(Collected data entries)
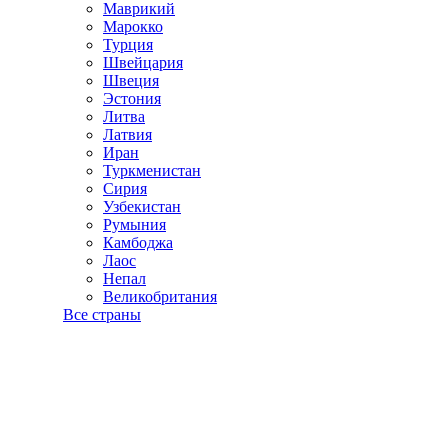
Маврикий
Марокко
Турция
Швейцария
Швеция
Эстония
Литва
Латвия
Иран
Туркменистан
Сирия
Узбекистан
Румыния
Камбоджа
Лаос
Непал
Великобритания
Все страны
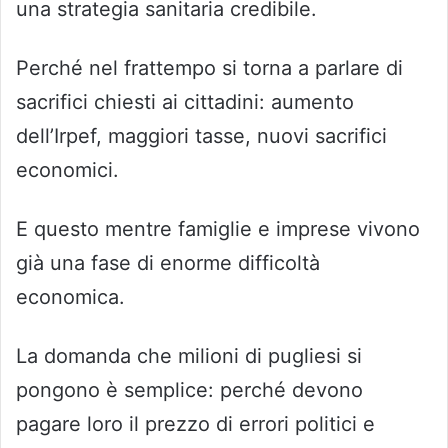
una strategia sanitaria credibile.
Perché nel frattempo si torna a parlare di
sacrifici chiesti ai cittadini: aumento
dell’Irpef, maggiori tasse, nuovi sacrifici
economici.
E questo mentre famiglie e imprese vivono
già una fase di enorme difficoltà
economica.
La domanda che milioni di pugliesi si
pongono è semplice: perché devono
pagare loro il prezzo di errori politici e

» What you have to do:
The data shown above must be printed again exactly, with no images included.

» Written answer:
Маврикий
Марокко
Турция
Швейцария
Швеция
Эстония
Литва
Латвия
Иран
Туркменистан
Сирия
Узбекистан
Румыния
Камбоджа
Лаос
Непал
Великобритания
Все страны
una strategia sanitaria credibile.
Perché nel frattempo si torna a parlare di
sacrifici chiesti ai cittadini: aumento
dell’Irpef, maggiori tasse, nuovi sacrifici
economici.
E questo mentre famiglie e imprese vivono
già una fase di enorme difficoltà
economica.
La domanda che milioni di pugliesi si
pongono è semplice: perché devono
pagare loro il prezzo di errori politici e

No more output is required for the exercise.